A Structured Case Report of Anomalous Visual Perception, Symbolic Visual Phenomena, and Episodic Memory Discontinuities in a Single Subject (New Zealand, 2026)
Time: March 20, 2026 at 3:45 PM
Location: Papakura, Auckland, NZ
Abstract:
This report documents a set of first-person anomalous perceptual experiences including a transient aerial visual object, prolonged structured visual symbolic phenomena, and episodic memory discontinuities occurring within a temporally clustered window. The subject maintains a non-conclusive interpretive stance and seeks to separate phenomenological description from explanatory inference. Medical evaluation is pending.
- Introduction The subject reports multiple perceptual anomalies including visual object manifestation, structured symbolic overlays, and episodic amnesia-like events. The purpose is documentation rather than explanation.
- Methodology Data is retrospective self-report. No real-time instrumentation was used. Memory reconstruction was supplemented by sketches and structured recall.
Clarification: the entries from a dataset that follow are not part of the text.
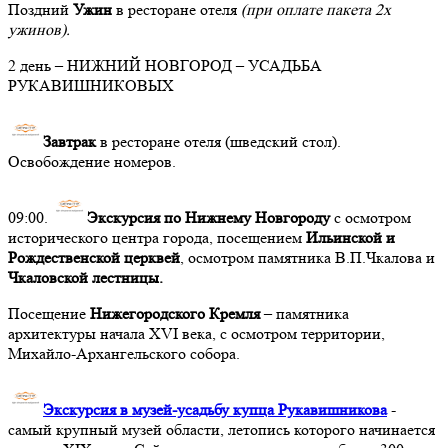
Поздний
Ужин
в ресторане отеля
(при оплате пакета 2х
ужинов).
2 день – НИЖНИЙ НОВГОРОД – УСАДЬБА
РУКАВИШНИКОВЫХ
Завтрак
в ресторане отеля (шведский стол).
Освобождение номеров.
09:00.
Экскурсия по Нижнему Новгороду
с осмотром
исторического центра города, посещением
Ильинской и
Рождественской церквей
, осмотром памятника В.П.Чкалова и
Чкаловской лестницы.
Посещение
Нижегородского Кремля
– памятника
архитектуры начала XVI века, с осмотром территории,
Михайло-Архангельского собора.
Экскурсия в музей-усадьбу купца Рукавишникова
-
самый крупный музей области, летопись которого начинается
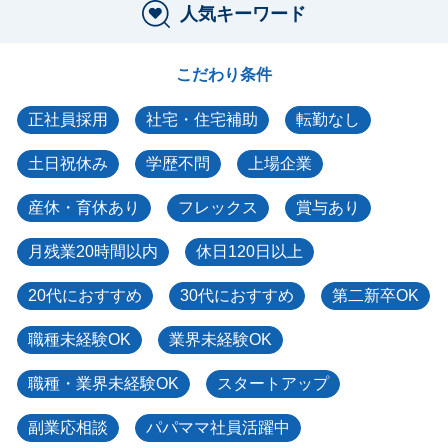
人気キーワード
こだわり条件
正社員採用
社宅・住宅補助
転勤なし
土日祝休み
学歴不問
上場企業
産休・育休あり
フレックス
賞与あり
月残業20時間以内
休日120日以上
20代におすすめ
30代におすすめ
第二新卒OK
職種未経験OK
業界未経験OK
職種・業界未経験OK
スタートアップ
副業応相談
パパママ社員活躍中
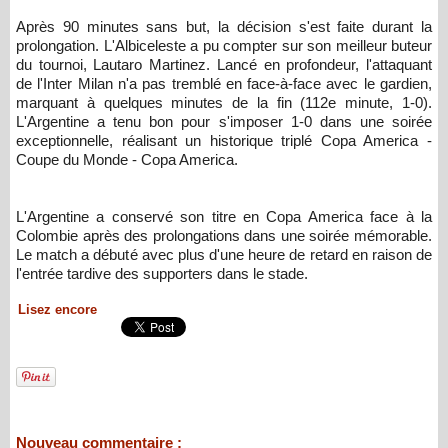
Après 90 minutes sans but, la décision s'est faite durant la
prolongation. L'Albiceleste a pu compter sur son meilleur buteur
du tournoi, Lautaro Martinez. Lancé en profondeur, l'attaquant
de l'Inter Milan n'a pas tremblé en face-à-face avec le gardien,
marquant à quelques minutes de la fin (112e minute, 1-0).
L'Argentine a tenu bon pour s'imposer 1-0 dans une soirée
exceptionnelle, réalisant un historique triplé Copa America -
Coupe du Monde - Copa America.
L'Argentine a conservé son titre en Copa America face à la
Colombie après des prolongations dans une soirée mémorable.
Le match a débuté avec plus d'une heure de retard en raison de
l'entrée tardive des supporters dans le stade.
Lisez encore
Nouveau commentaire :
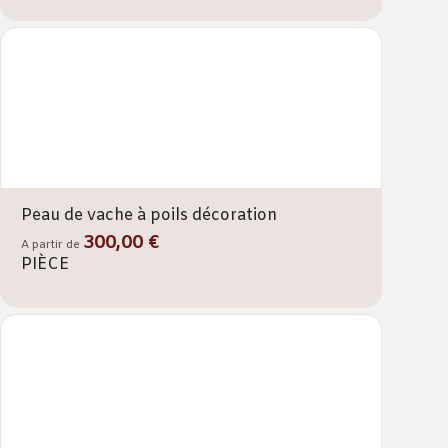
Peau de vache à poils décoration
300,00 €
A partir de
PIÈCE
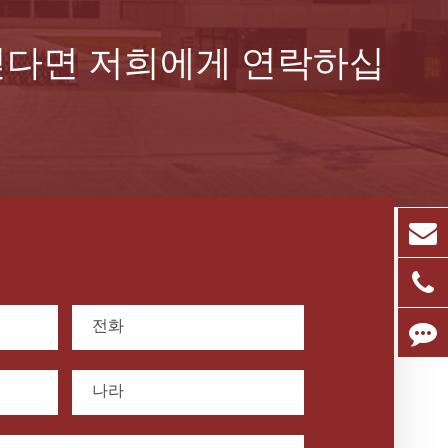
고 싶다면 저희에게 연락하십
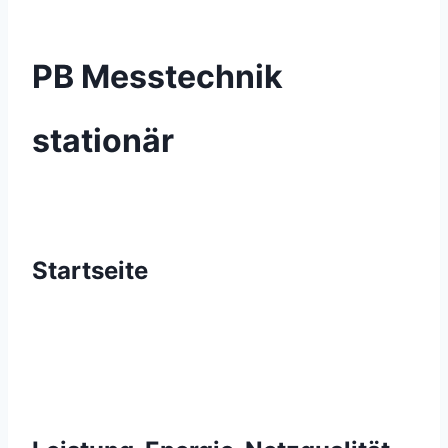
PB Messtechnik
stationär
Startseite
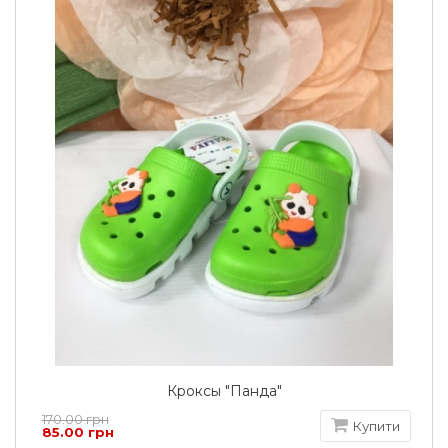
Кроксы "Панда"
170.00 грн
Купити
85.00 грн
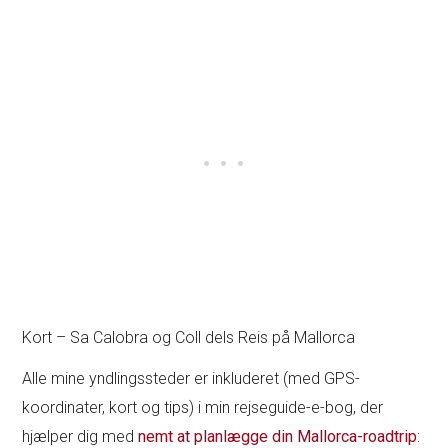
Kort – Sa Calobra og Coll dels Reis på Mallorca
Alle mine yndlingssteder er inkluderet (med GPS-
koordinater, kort og tips) i min rejseguide-e-bog, der
hjælper dig med
nemt at planlægge din Mallorca-roadtrip
:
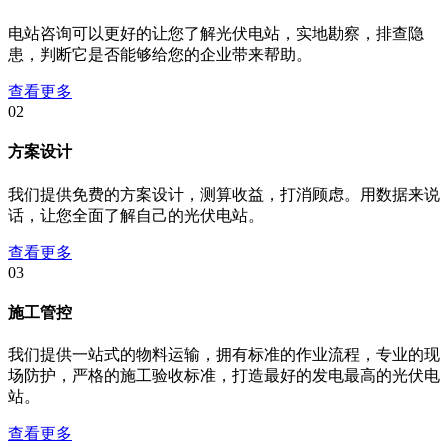
电站咨询可以更好的让您了解光伏电站，实地勘察，排查隐
患，判断它是否能够给您的企业带来帮助。
查看更多
02
方案设计
我们提供免费的方案设计，测算收益，打消顾虑。用数据来说
话，让您全面了解自己的光伏电站。
查看更多
03
施工管控
我们提供一站式的物料运输，拥有标准的作业流程，专业的现
场防护，严格的施工验收标准，打造最好的发电最高的光伏电
站。
查看更多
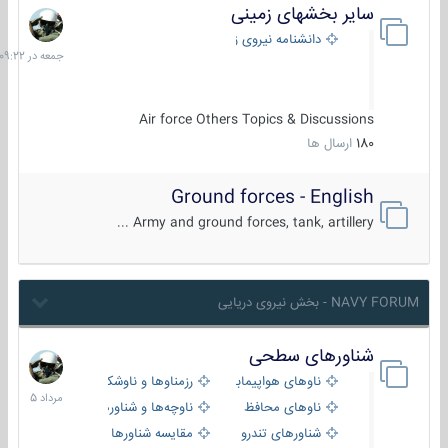
سایر بخشهای زمینی
جمعه
در
دانشنامه نیروی زمینی
09:22
Air force Others Topics & Discussions
180
ارسال ها
Ground forces - English
Army and ground forces, tank, artillery ...
NAVY FORUM - بخش نیروی دریایی
شناورهای سطحی
2
مرداد
ناوهای هواپیمابر و بالگرد بر
رزمناوها و ناوشکن‌ها
1405
ناوهای محافظ
ناوچه‌ها و شناورهای گشتی
شناورهای تندرو
مقایسه شناورها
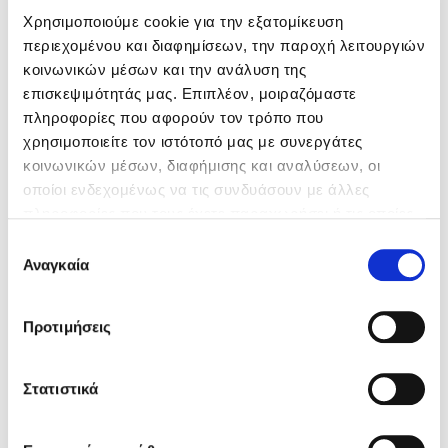
Χρησιμοποιούμε cookie για την εξατομίκευση
περιεχομένου και διαφημίσεων, την παροχή λειτουργιών
Κώστας Κρομμύδας
κοινωνικών μέσων και την ανάλυση της
επισκεψιμότητάς μας. Επιπλέον, μοιραζόμαστε
Το λιμάνι μου είσαι εσύ
πληροφορίες που αφορούν τον τρόπο που
χρησιμοποιείτε τον ιστότοπό μας με συνεργάτες
κοινωνικών μέσων, διαφήμισης και αναλύσεων, οι
οποίοι ενδεχομένως να τις συνδυάσουν με άλλες
πληροφορίες που τους έχετε παραχωρήσει ή τις οποίες
Ιωάννης Γλωσσόπουλος
έχουν συλλέξει σε σχέση με την από μέρους σας χρήση
Επιλογή
των υπηρεσιών τους. Αν συνεχίσετε να χρησιμοποιείτε
Αναγκαία
Κομφούκιος,
John Adair
συγκατάθεσης
Ένας γίγαντας στο σχολείο
την ιστοσελίδα μας, συναινείτε στη χρήση των cookies
μας.
Προτιμήσεις
Κομφούκιος - Περί ηγεσίας
Στατιστικά
Δανάη Δεληγεώργη
Τιμή εκδότη
11.10€
Τιμή dioptra.gr
9.99€
Πάνω, κάτω, μπροστά, πίσω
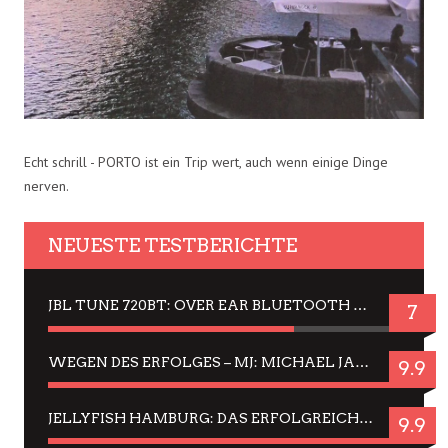
Echt schrill - PORTO ist ein Trip wert, auch wenn einige Dinge
nerven.
NEUESTE TESTBERICHTE
JBL TUNE 720BT: OVER EAR BLUETOOTH KOPFHÖRER UM DIE 50,-€ IM DAUER-TEST
7
WEGEN DES ERFOLGES – MJ: MICHAEL JACKSON MUSICAL IN EINER MATINEE SEHEN
9.9
JELLYFISH HAMBURG: DAS ERFOLGREICHE SOMMER-MENÜ 2025 IN GEFÜHLEN UND BILDERN
9.9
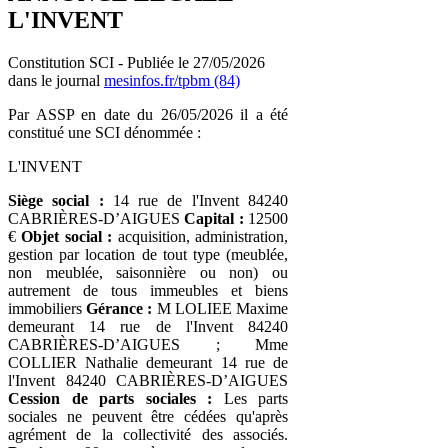
L'INVENT
Constitution SCI - Publiée le 27/05/2026
dans le journal
mesinfos.fr/tpbm (84)
Par ASSP en date du 26/05/2026 il a été
constitué une SCI dénommée :
L'INVENT
Siège social :
14 rue de l'Invent 84240
CABRIÈRES-D’AIGUES
Capital :
12500
€
Objet social :
acquisition, administration,
gestion par location de tout type (meublée,
non meublée, saisonnière ou non) ou
autrement de tous immeubles et biens
immobiliers
Gérance :
M LOLIEE Maxime
demeurant 14 rue de l'Invent 84240
CABRIÈRES-D’AIGUES ; Mme
COLLIER Nathalie demeurant 14 rue de
l'Invent 84240 CABRIÈRES-D’AIGUES
Cession de parts sociales :
Les parts
sociales ne peuvent être cédées qu'après
agrément de la collectivité des associés.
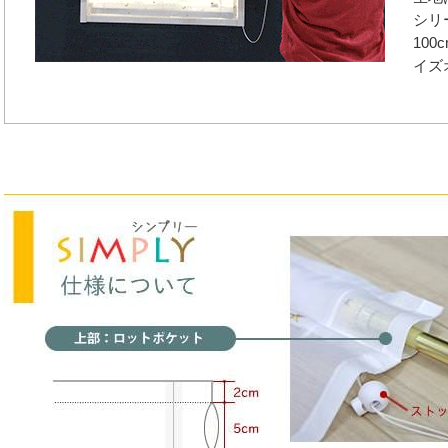
シリ
100
イズ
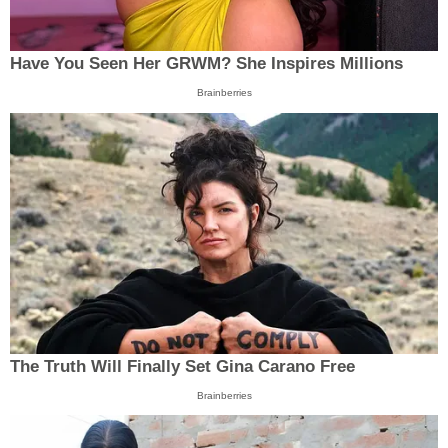
Have You Seen Her GRWM? She Inspires Millions
Brainberries
The Truth Will Finally Set Gina Carano Free
Brainberries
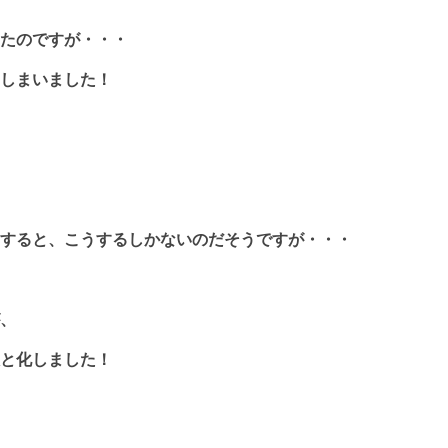
たのですが・・・
しまいました！
すると、こうするしかないのだそうですが・・・
、
と化しました！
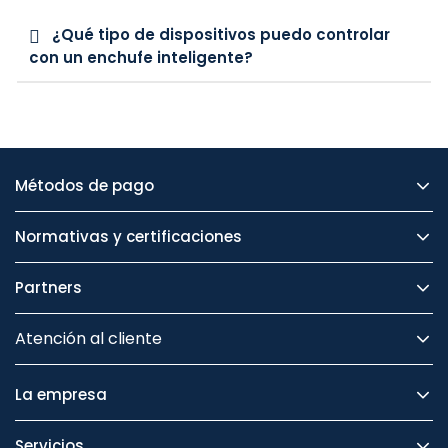
¿Qué tipo de dispositivos puedo controlar
con un enchufe inteligente?
Métodos de pago
Normativas y certificaciones
Partners
Atención al cliente
La empresa
Servicios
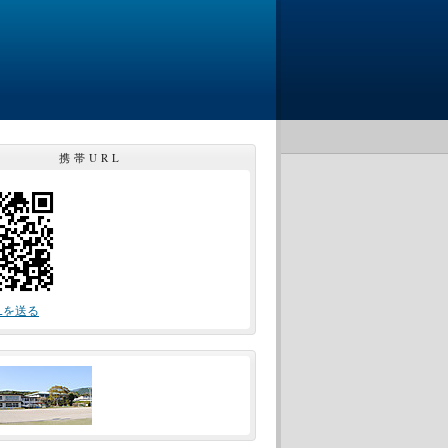
携帯URL
Lを送る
- Primary Visual Event (UAP) Location: South Auckland, NZ Date: 20 March 2026 Description: Brief appearance (~5–7s) of a spherical, uniform royal blue object above a moving vehicle, followed by upward acceleration and disappearance with spectral fragmentation (blue → faint yellow streaks). No acoustic or environmental effects observed.
- Secondary Visual Phenomena Earlier event in same region involved prolonged (~1 hour) structured visual perception of glyph-like forms across physical surfaces. Structures exhibited dynamic behaviour, multi-layered geometry, and apparent organisational hierarchy.
- Episodic Memory Discontinuities Two separate incidents within 24 hours of UAP event involved complete autobiographical memory loss while operating a vehicle. One incident included post-impact awareness without recall of preceding events.
- Additional Cognitive Context Subject reports informal remote viewing practice and a blinded dice experiment involving perceived high consistency of outcomes. These are not treated as validated evidence.
- Discussion No causal relationships are asserted between phenomena. Clustering may be temporal coincidence, neurological event clustering, or misattributed memory reconstruction. Medical differential diagnosis is indicated for memory discontinuities.
- Conclusion This report provides structured phenomenological documentation without ontological claims.